# Correct number of #24 shielded connectors



## HMF (May 5, 2011)

Guys,

I want to connect 3 machines to 4 VFDs- a SB Heavy 10, a Burke #4 mill, and a 2 motor Van Norman #12. 

On the SB, I will use the oiginal 3 button switch with relays to work it. On the Burke, I will use the original drum switch on-off-reverse, on the Van Norman I will probably use buttons. 

I am buying a supply of 3 conductor, foil shielded, 24V, 3 conductor wire with drain.


Will this be sufficient for the hookups?

Thanks,


Nelson


----------



## Tony Wells (May 22, 2011)

Nelson,
 what model VFD's are you using? That's not an area I have tons of experience with, as we had just gotten into using them for pump control on our 60 and 100 hp pumps before the company flopped. I'll study up on it.

Jim, I have no problems myself with foil shield, as long as I can use the drain wire for the connection. I use a lot of RG-6 quad shield, and there is both foil and braid on it, two of each. I use compression connectors on it, so there isn't any soldering to make the connections. Nor do I use the foil, but the braid is the active shield. I believe the foil simply augments the shielding.


----------



## Tony Wells (May 22, 2011)

Definitely agreed, Jim. Foil alone is nothing but a nuisance!


----------



## Tony Wells (May 23, 2011)

Ed, with 24g wire, he's bound to be talking about connecting the control circuit. Remoting in to the VFD? I'm not all that familiar with the smaller ones, as I said.


----------



## wawoodman (May 23, 2011)

I just finished hooking up the VFD on my mill, with great help from members of the forum.
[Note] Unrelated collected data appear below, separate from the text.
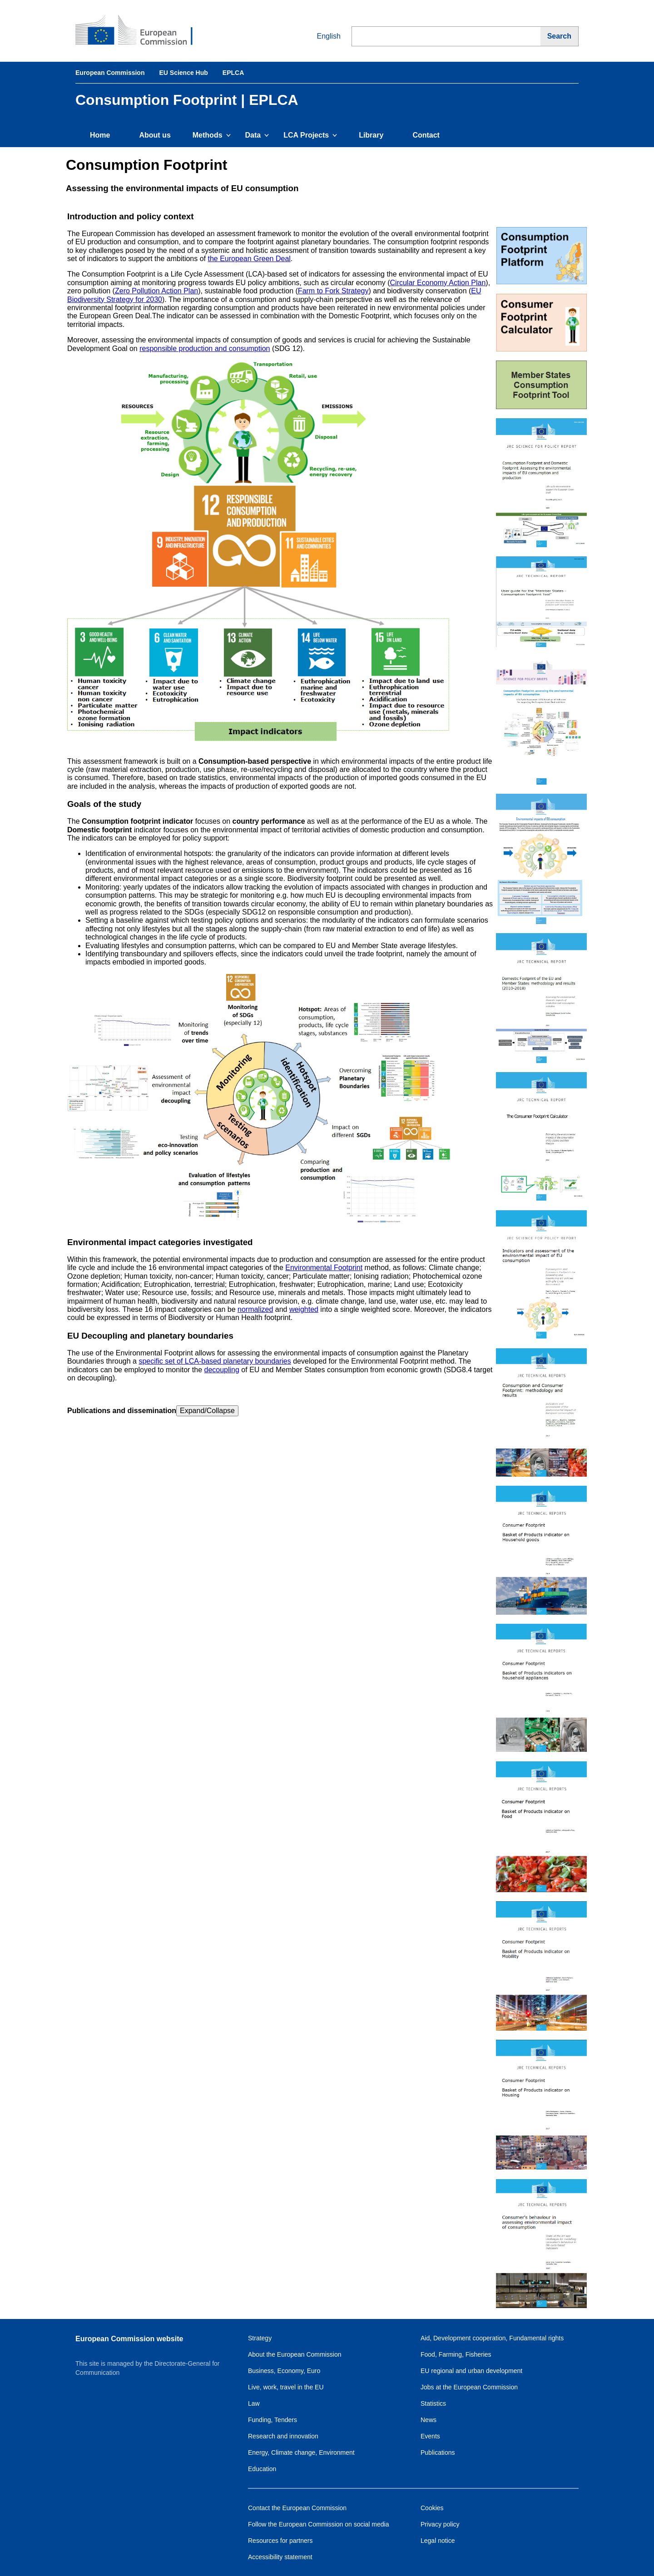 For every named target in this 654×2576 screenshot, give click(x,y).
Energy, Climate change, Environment (301, 2452)
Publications (438, 2452)
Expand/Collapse (207, 1410)
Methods (212, 135)
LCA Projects (310, 135)
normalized (255, 1309)
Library (371, 135)
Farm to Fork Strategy (333, 291)
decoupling (221, 1370)
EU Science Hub (183, 72)
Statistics (433, 2403)
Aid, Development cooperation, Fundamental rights (492, 2338)
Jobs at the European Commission (469, 2387)
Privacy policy (440, 2524)
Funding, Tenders (272, 2419)
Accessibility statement (280, 2557)
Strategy (260, 2338)
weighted (303, 1309)
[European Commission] (141, 31)
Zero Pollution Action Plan (156, 291)
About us (154, 135)
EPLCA (233, 72)
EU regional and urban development (471, 2370)
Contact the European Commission (297, 2508)
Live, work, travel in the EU (286, 2387)
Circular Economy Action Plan (438, 283)
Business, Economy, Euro (284, 2370)
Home (100, 135)
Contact (426, 135)
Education (262, 2468)
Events (430, 2436)
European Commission (109, 72)
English (321, 36)
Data (257, 135)
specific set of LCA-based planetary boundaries (215, 1361)
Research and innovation (283, 2436)
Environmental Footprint (323, 1267)
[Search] (559, 36)
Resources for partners (280, 2540)
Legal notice (438, 2540)
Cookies (432, 2508)
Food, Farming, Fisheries (456, 2354)
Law (254, 2403)
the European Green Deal (249, 258)
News (428, 2419)
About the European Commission (294, 2354)
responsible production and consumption (204, 348)
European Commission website (129, 2339) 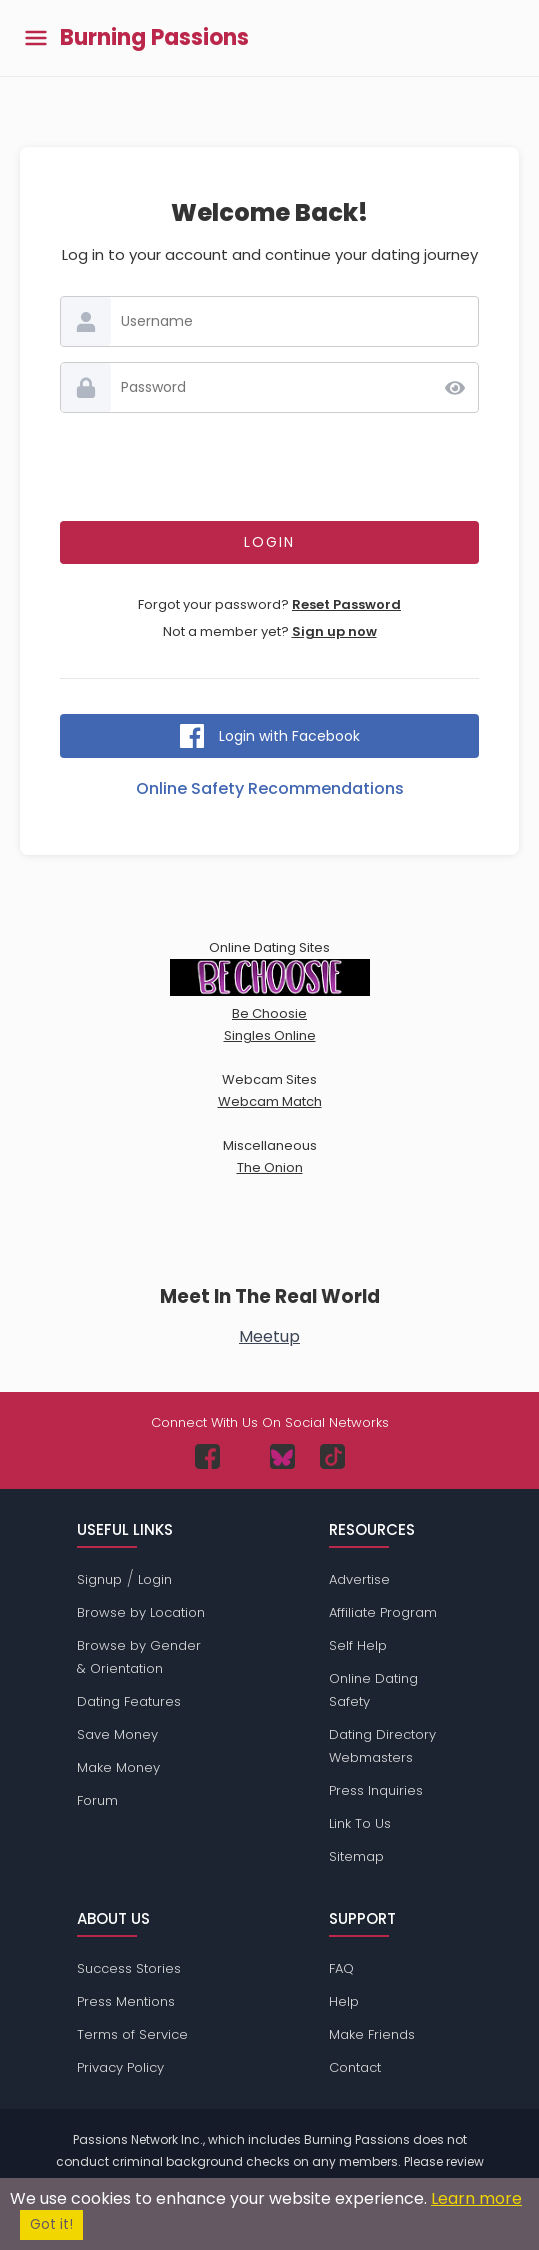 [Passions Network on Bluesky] (282, 1456)
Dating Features (129, 1701)
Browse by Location (141, 1612)
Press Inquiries (376, 1790)
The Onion (270, 1167)
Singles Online (270, 1035)
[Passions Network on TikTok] (332, 1456)
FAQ (341, 1968)
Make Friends (372, 2034)
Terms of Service (132, 2034)
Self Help (358, 1645)
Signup (99, 1579)
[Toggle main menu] (36, 38)
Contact (355, 2067)
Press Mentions (126, 2001)
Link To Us (360, 1823)
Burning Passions (154, 38)
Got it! (51, 2224)
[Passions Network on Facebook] (207, 1456)
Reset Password (346, 604)
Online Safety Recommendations (270, 788)
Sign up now (334, 631)
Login (155, 1579)
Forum (97, 1800)
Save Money (117, 1734)
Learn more (476, 2198)
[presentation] (270, 467)
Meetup (269, 1336)
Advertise (359, 1579)
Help (344, 2001)
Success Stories (129, 1968)
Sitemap (356, 1856)
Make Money (118, 1767)
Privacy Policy (120, 2067)
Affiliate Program (383, 1612)
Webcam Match (270, 1101) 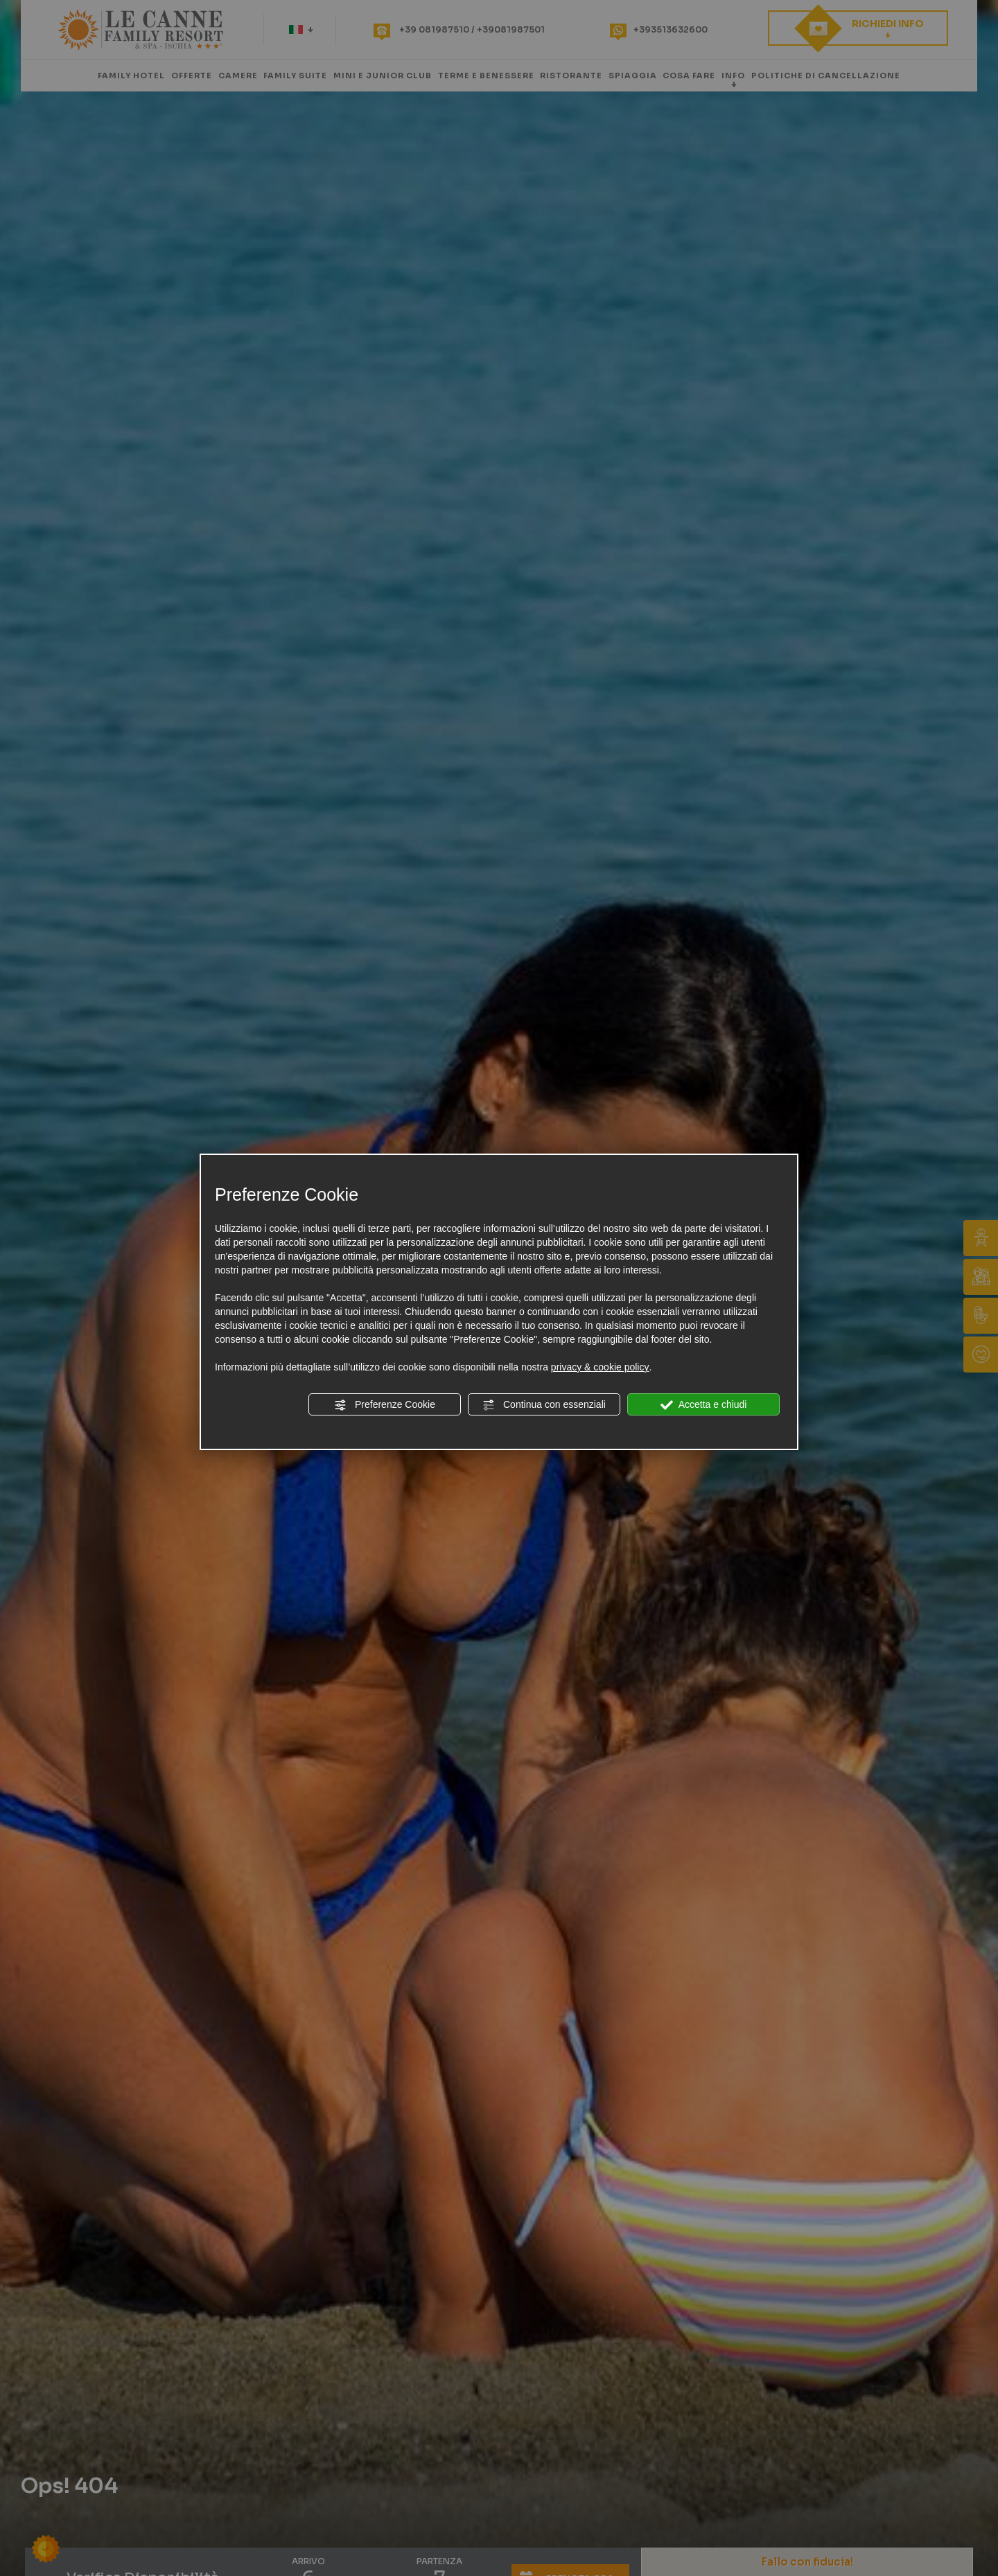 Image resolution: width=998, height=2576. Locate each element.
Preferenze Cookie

I bought a couple of RF-45 cords at the Depot, and snipped off the ends. 24 ga, 8 conductor twisted pair, stranded wire. No shielding, but it seems to work fine.


----------



## Tony Wells (May 23, 2011)

Yeah, Ed...he threw me with that too, but the thread title he's got #24, which I thought he meant as gage, and the 24V a typo?? Definitely not large enough to run a motor on a machine. 

woodman, that's commonly called UTP (Unshielded Twisted Pair) Cat 5, 5e, 6, and soon to be seen 7, all with increasing speed ratings. I keep some on hand, in part of my work. Also some STP, Shielded.


----------